LETTRES DE CALAMITY JANE A
SA FILLE
Article
publié exclusivement sur Internet avec la Lettre n°
342
du
11 juin 2012
LETTRES DE CALAMITY JANE A SA FILLE.
Mise en scène Gérald Chatelain avec Catherine Rétoré.
Janey a quatre ans aujourd'hui, sa mère entame la préparation d'une
tarte aux pommes. Rien que de bien banal, si ce n'est que cette
femme en pantalon et sac à dos, les mains dans la farine et les
épluchures de fruits, c'est LA Calamity Jane de nos imaginaires,
celle que caricatures et BD ont affublée, de son vivant même, du
ridicule inquiétant de la houri défouraillant ses colts comme une
cow girl si peu féminine. Et on découvre une femme attendrie et
pétrie de remords au souvenir de cette enfant, parce qu'un tempérament
indocile, hors normes, et les circonstances de la vie l'ont contrainte
à la confier à un Papa Jim d'adoption. D'une voix gouailleuse et
bravache, elle nous dit, dans des sourires tentés par les larmes,
son amour sans faille pour sa fille et l'homme qui en fut le père,
Wild Bill.
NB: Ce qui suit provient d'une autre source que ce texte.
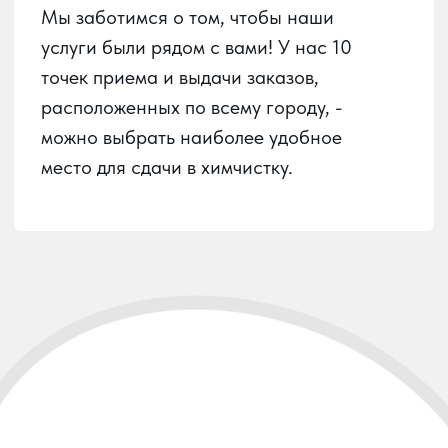
Пункты приема
Услуги химчистки
О химчистке
Вызов курьера
Личный кабинет
О сервисе
Контакты
Карта сайта
ООО
«ЮГ-ХИМПРО»
ИНН:
2312309990
ОГРН:
1222300025562
РАЗРАБОТАНО: ПУСТЬ УЗНАЮТ, 2024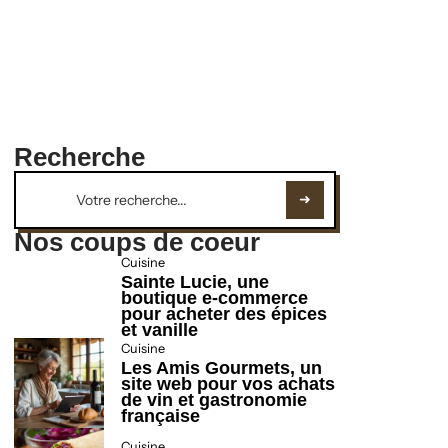
Recherche
Nos coups de coeur
Cuisine
Sainte Lucie, une
boutique e-commerce
pour acheter des épices
et vanille
Cuisine
Les Amis Gourmets, un
site web pour vos achats
de vin et gastronomie
française
Cuisine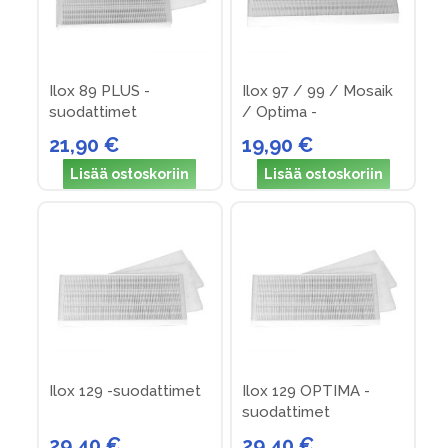
Ilox 89 PLUS -
Ilox 97 / 99 / Mosaik
suodattimet
/ Optima -
suodattimet
21,90 €
19,90 €
Lisää ostoskoriin
Lisää ostoskoriin
Ilox 129 -suodattimet
Ilox 129 OPTIMA -
suodattimet
29,40 €
29,40 €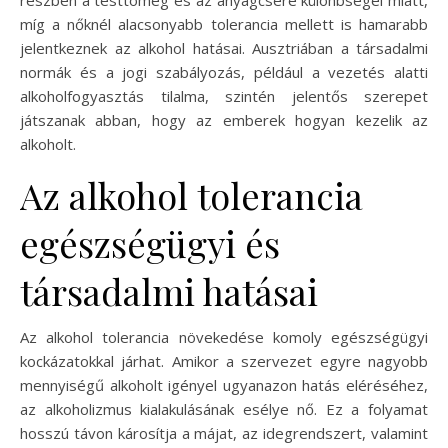
részben a testtömeg és az anyagcsere különbségei miatt,
míg a nőknél alacsonyabb tolerancia mellett is hamarabb
jelentkeznek az alkohol hatásai. Ausztriában a társadalmi
normák és a jogi szabályozás, például a vezetés alatti
alkoholfogyasztás tilalma, szintén jelentős szerepet
játszanak abban, hogy az emberek hogyan kezelik az
alkoholt.
Az alkohol tolerancia
egészségügyi és
társadalmi hatásai
Az alkohol tolerancia növekedése komoly egészségügyi
kockázatokkal járhat. Amikor a szervezet egyre nagyobb
mennyiségű alkoholt igényel ugyanazon hatás eléréséhez,
az alkoholizmus kialakulásának esélye nő. Ez a folyamat
hosszú távon károsítja a májat, az idegrendszert, valamint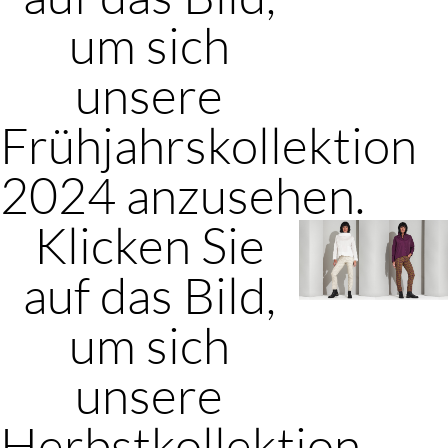
um sich
unsere
Frühjahrskollektion
2024 anzusehen.
Klicken Sie
auf das Bild,
um sich
unsere
Herbstkollektion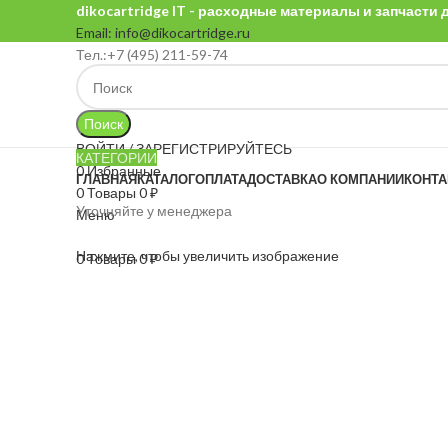
dikocartridge IT - расходные материалы и запчасти
Email: info@dikocartridge.ru
Тел.:+7 (495) 211-59-74
Поиск
ВОЙТИ / ЗАРЕГИСТРИРУЙТЕСЬ
КАТЕГОРИИ
0
Избранные
ГЛАВНАЯ
КАТАЛОГ
ОПЛАТА
ДОСТАВКА
О КОМПАНИИ
КОНТ
0
Товары
0
₽
Уточняйте у менеджера
Меню
Нажмите, чтобы увеличить изображение
0
Товары
0
₽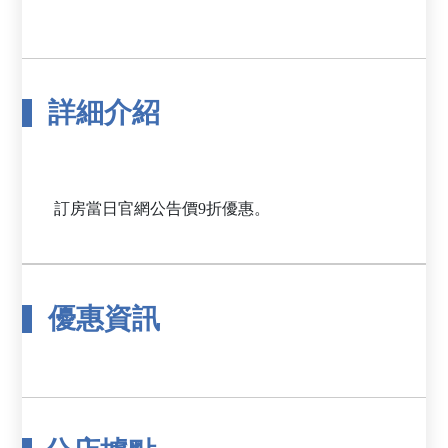
詳細介紹
優惠資訊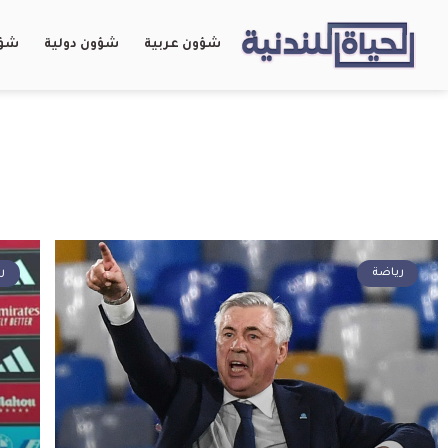
شؤون عربية
شؤون دولية
شؤو
رياضة
ر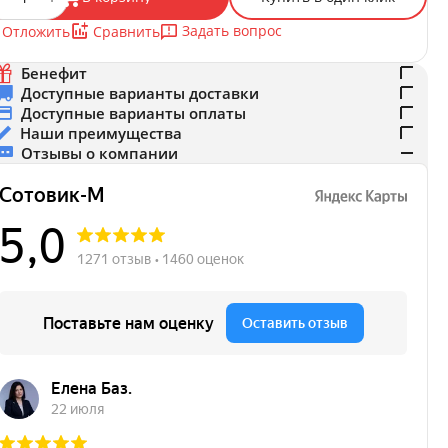
Задать вопрос
Отложить
Сравнить
Бенефит
Доступные варианты доставки
Доступные варианты оплаты
Наши преимущества
Отзывы о компании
Elle raconte la liberté et la jalousie, le refus des
conformismes et ses vengeances amusées contre toutes les vermines,
ces femmes ricanantes qui la jugent du haut de leur hypocrite respectabilité.
Une vie d'indépendance abreuvée de solitude et d'errance, dans la
violence et les tueries du Far West. Calamity Jane a appris à lire,
tout en s'en cachant, pour pouvoir écrire ces lettres qui ne seront
jamais envoyées de son vivant, pour pouvoir surtout déchiffrer le
message annuel, assorti d'une photo pieusement contemplée, que lui
adresse Papa Jim. Tant est sincère sa vénération pour cet homme
généreux et noble qui accompagne en filigrane le cheminement cahoteux
de son errance.
Pour aller dans l'Est revoir sa fille, sans se dévoiler pour autant,
elle joue et gagne au poker, elle conduit les diligences, porte
secours aux plus indigents qu'elle, nourrit les hors-la-loi, joue
les mères de substitution. Elle a toute lucidité sur ses incohérences,
ses rêves de midinette, ses échecs répétés, ses frustrations et
ses excès qu'elle raconte sans fard. Elle a tellement la douloureuse
sensation de n'être jamais quelqu'un qui compte, dans la
terrible solitude des années à venir, d'être destinée à une
mort précoce. Elle dit combien elle sent venir la cécité, combien
elle décline, comme au bout de sa course, en fin de cette
vie qui fut un long cauchemar hideux. Seules l'auront illuminée
les quelques rares occasions de croiser la route de cette fille
tant chérie qui fut sa raison de vivre.
Le spectacle est émaillé de farine saupoudrée, de beurre malaxé,
de pommes épluchées, des bougies qui racontent la fuite des années,
tandis que s'égrène le récit de cette femme généreuse et pudique,
qui cache derrière l'autodérision l'âpreté de ses choix et de ses
fidélités. Le récit s'achève, la tarte est prête, aussi délicieuse
que le sourire en demi-teinte et l'intense présence de Catherine
Rétoré. Un plaisir à croquer. Théâtre Le Lucernaire 6e.